Keywords: visual poetry; contemporary Brazilian literature; process/poem.

Iniciada em finais da década de 1960 e estendendo-se até o século XXI, a obra

da poeta carioca Neide Sá é marcada por uma abordagem particular do objeto poético,

pela qual o mesmo é visto a partir de uma perspectiva interdisciplinar em que outras

linguagens e campos da experiência estética, sobretudo aqueles relacionados com as

artes plásticas, são chamados à interação e assumem função estruturante em sua

composição.

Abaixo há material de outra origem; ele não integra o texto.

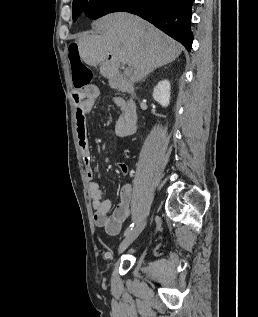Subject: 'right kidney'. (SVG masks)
I'll return each instance as SVG.
<instances>
[{"instance_id": "right-kidney-1", "label": "right kidney", "mask_w": 258, "mask_h": 317, "mask_svg": "<svg viewBox=\"0 0 258 317\" xmlns=\"http://www.w3.org/2000/svg\"><path fill=\"white\" fill-rule=\"evenodd\" d=\"M152 96L154 100H157L162 106H168L170 102V82L169 80H160L156 84Z\"/></svg>"}]
</instances>
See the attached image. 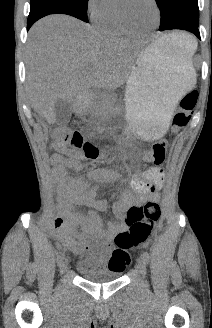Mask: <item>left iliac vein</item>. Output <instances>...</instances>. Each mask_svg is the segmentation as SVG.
Wrapping results in <instances>:
<instances>
[{"label":"left iliac vein","mask_w":212,"mask_h":328,"mask_svg":"<svg viewBox=\"0 0 212 328\" xmlns=\"http://www.w3.org/2000/svg\"><path fill=\"white\" fill-rule=\"evenodd\" d=\"M137 270L141 273L142 276L146 274V263L144 259L141 257L137 261Z\"/></svg>","instance_id":"obj_1"}]
</instances>
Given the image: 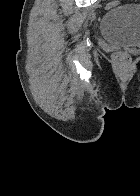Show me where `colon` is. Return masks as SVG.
I'll return each instance as SVG.
<instances>
[{
  "instance_id": "obj_1",
  "label": "colon",
  "mask_w": 140,
  "mask_h": 196,
  "mask_svg": "<svg viewBox=\"0 0 140 196\" xmlns=\"http://www.w3.org/2000/svg\"><path fill=\"white\" fill-rule=\"evenodd\" d=\"M117 6H119V2L117 0H113V1H109L105 8L107 10H111L116 8ZM113 60L115 62V64L120 68V69H125L128 67L129 63H130V54L125 51V50H116L113 53Z\"/></svg>"
}]
</instances>
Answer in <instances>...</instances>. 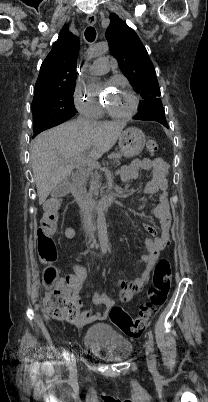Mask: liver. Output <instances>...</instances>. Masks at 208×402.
Here are the masks:
<instances>
[{"label": "liver", "mask_w": 208, "mask_h": 402, "mask_svg": "<svg viewBox=\"0 0 208 402\" xmlns=\"http://www.w3.org/2000/svg\"><path fill=\"white\" fill-rule=\"evenodd\" d=\"M126 122H90L75 120L39 134L32 142L31 160L39 204H44L50 192L67 180L81 154L89 152L98 160L115 146Z\"/></svg>", "instance_id": "6515ba94"}]
</instances>
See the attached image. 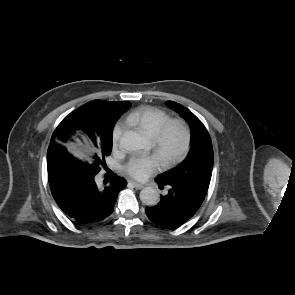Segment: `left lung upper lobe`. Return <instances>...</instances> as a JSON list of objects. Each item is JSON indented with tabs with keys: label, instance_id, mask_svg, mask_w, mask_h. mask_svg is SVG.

Tal concepção reforça a capacidade da arte poético de acolher em si a

linguagem não-verbal, expandindo, nesse processo, o âmbito da linguagem verbal, de

forma a constituir-se, enfim, em uma forma de reflexão sobre questões inerentes aos

materiais e as técnicas de uma arte e de outra.

Para desenvolver essa abordagem particular da poesia, Neide Sá, ao longo de

quase cinquenta anos de atividade ininterrupta, utiliza-se de pelo menos quatro

estratégias estéticas propiciadoras de objetos híbridos nos quais as linguagens icônica e

verbal se encontram em imbricada relação estrutural, a saber: a) a ênfase no processo; b)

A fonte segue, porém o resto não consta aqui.